EXERCISE DETAILS —
Please return every line below that contains the string "αλλαγή".

RECORDS TO PROCESS —

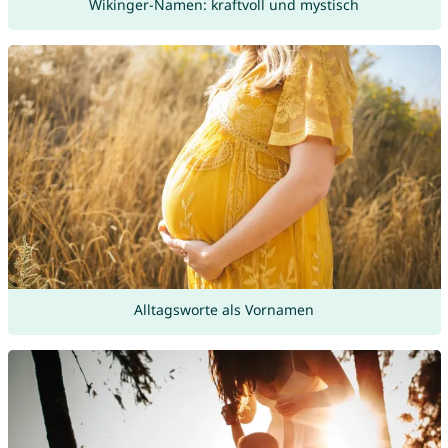
Wikinger-Namen: kraftvoll und mystisch
Alltagsworte als Vornamen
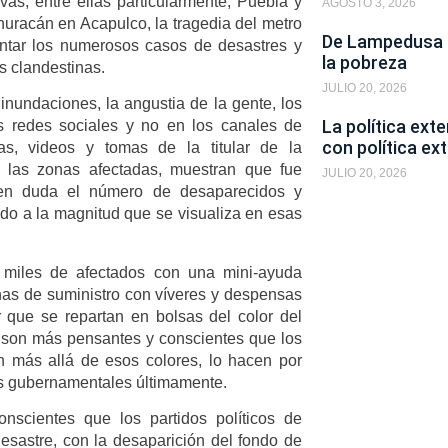
ivas, entre ellas particularmente, Puebla y
AGOSTO 3, 2026
 huracán en Acapulco, la tragedia del metro
De Lampedusa a
ontar los numerosos casos de desastres y
la pobreza
s clandestinas.
JULIO 20, 2026
nundaciones, la angustia de la gente, los
La política ext
s redes sociales y no en los canales de
con política ext
ías, videos y tomas de la titular de la
n las zonas afectadas, muestran que fue
JULIO 20, 2026
 en duda el número de desaparecidos y
endo a la magnitud que se visualiza en esas
 miles de afectados con una mini-ayuda
as de suministro con víveres y despensas
 que se repartan en bolsas del color del
n son más pensantes y conscientes que los
n más allá de esos colores, lo hacen por
es gubernamentales últimamente.
scientes que los partidos políticos de
desastre, con la desaparición del fondo de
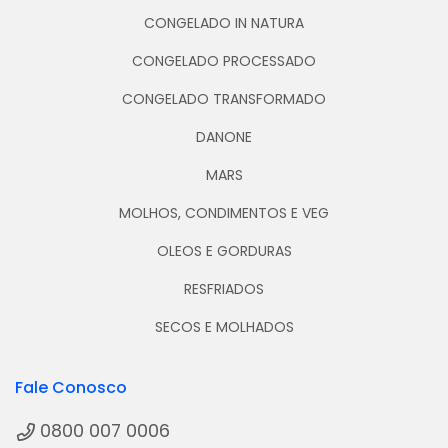
CONGELADO IN NATURA
CONGELADO PROCESSADO
CONGELADO TRANSFORMADO
DANONE
MARS
MOLHOS, CONDIMENTOS E VEG
OLEOS E GORDURAS
RESFRIADOS
SECOS E MOLHADOS
Fale Conosco
0800 007 0006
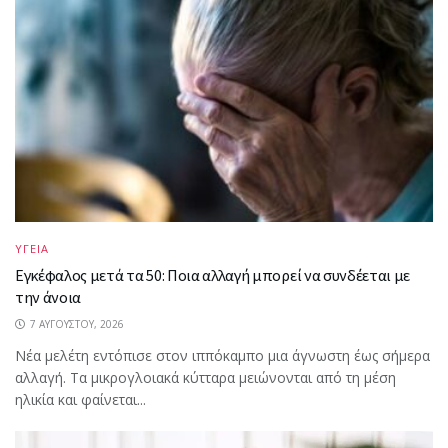
ΥΓΕΙΑ
Εγκέφαλος μετά τα 50: Ποια αλλαγή μπορεί να συνδέεται με
την άνοια
7 ΑΥΓΟΎΣΤΟΥ, 2026
Νέα μελέτη εντόπισε στον ιππόκαμπο μια άγνωστη έως σήμερα
αλλαγή. Τα μικρογλοιακά κύτταρα μειώνονται από τη μέση
ηλικία και φαίνεται...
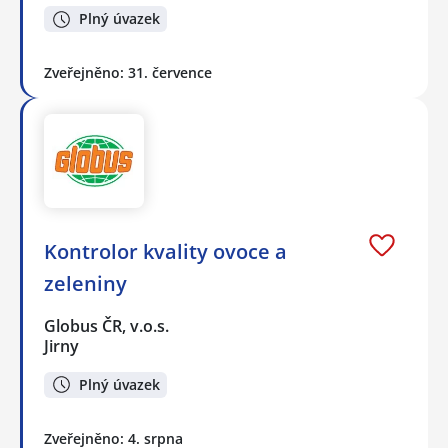
Plný úvazek
Zveřejněno: 31. července
Kontrolor kvality ovoce a
zeleniny
Globus ČR, v.o.s.
Jirny
Plný úvazek
Zveřejněno: 4. srpna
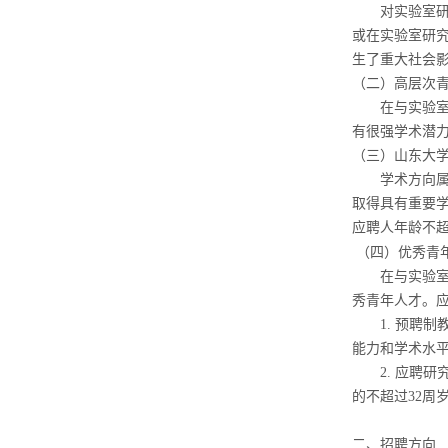
对实验室
或在实验室研
生了重大社会
（二）高层次
在与实验
有很强学术潜
（三）山东大
学术方向
取得具有重要
应聘人年龄不
（四）优秀青
在与实验
秀青年人才。
1.
预聘制
能力和学术水
2.
应聘研
的不超过
32
周
二、招聘方向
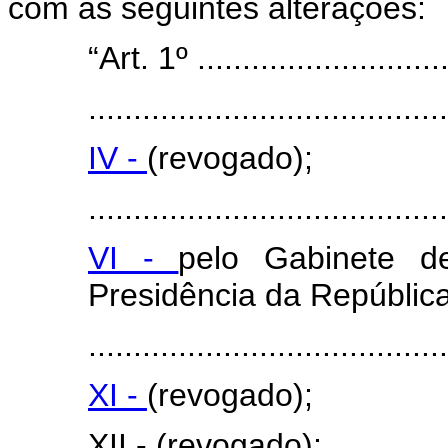
com as seguintes alterações:
“Art. 1º .............................
........................................
IV -
(revogado);
........................................
VI -
pelo Gabinete de
Presidência da República
........................................
XI -
(revogado);
XII - (revogado);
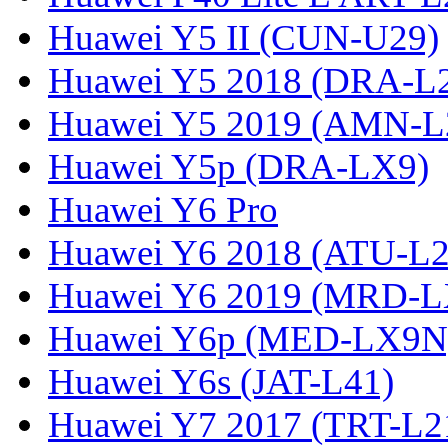
Huawei Y5 II (CUN-U29)
Huawei Y5 2018 (DRA-L
Huawei Y5 2019 (AMN-L
Huawei Y5p (DRA-LX9)
Huawei Y6 Pro
Huawei Y6 2018 (ATU-L2
Huawei Y6 2019 (MRD-L
Huawei Y6p (MED-LX9N
Huawei Y6s (JAT-L41)
Huawei Y7 2017 (TRT-L2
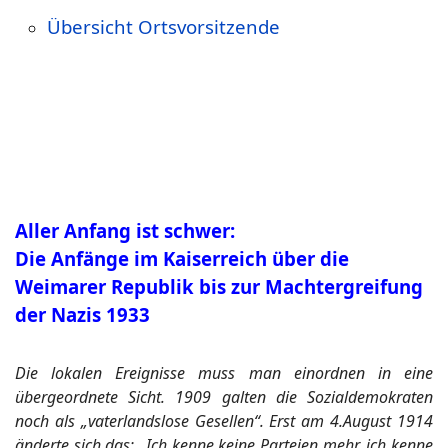
Übersicht Ortsvorsitzende
Aller Anfang ist schwer:
Die Anfänge im Kaiserreich über die
Weimarer Republik bis zur Machtergreifung
der Nazis 1933
Die lokalen Ereignisse muss man einordnen in eine
übergeordnete Sicht. 1909 galten die Sozialdemokraten
noch als „vaterlandslose Gesellen“. Erst am 4.August 1914
änderte sich das: „Ich kenne keine Parteien mehr, ich kenne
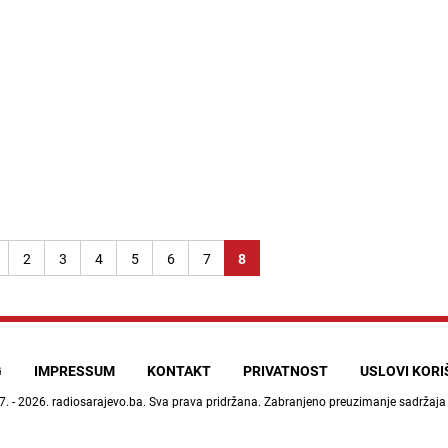
2
3
4
5
6
7
8
G
IMPRESSUM
KONTAKT
PRIVATNOST
USLOVI KOR
7. - 2026.
radiosarajevo.ba
. Sva prava pridržana. Zabranjeno preuzimanje sadržaja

EXERCISE RESPONSE —
Εγκέφαλος μετά τα 50: Ποια αλλαγή μπορεί να συνδέεται με
αλλαγή. Τα μικρογλοιακά κύτταρα μειώνονται από τη μέση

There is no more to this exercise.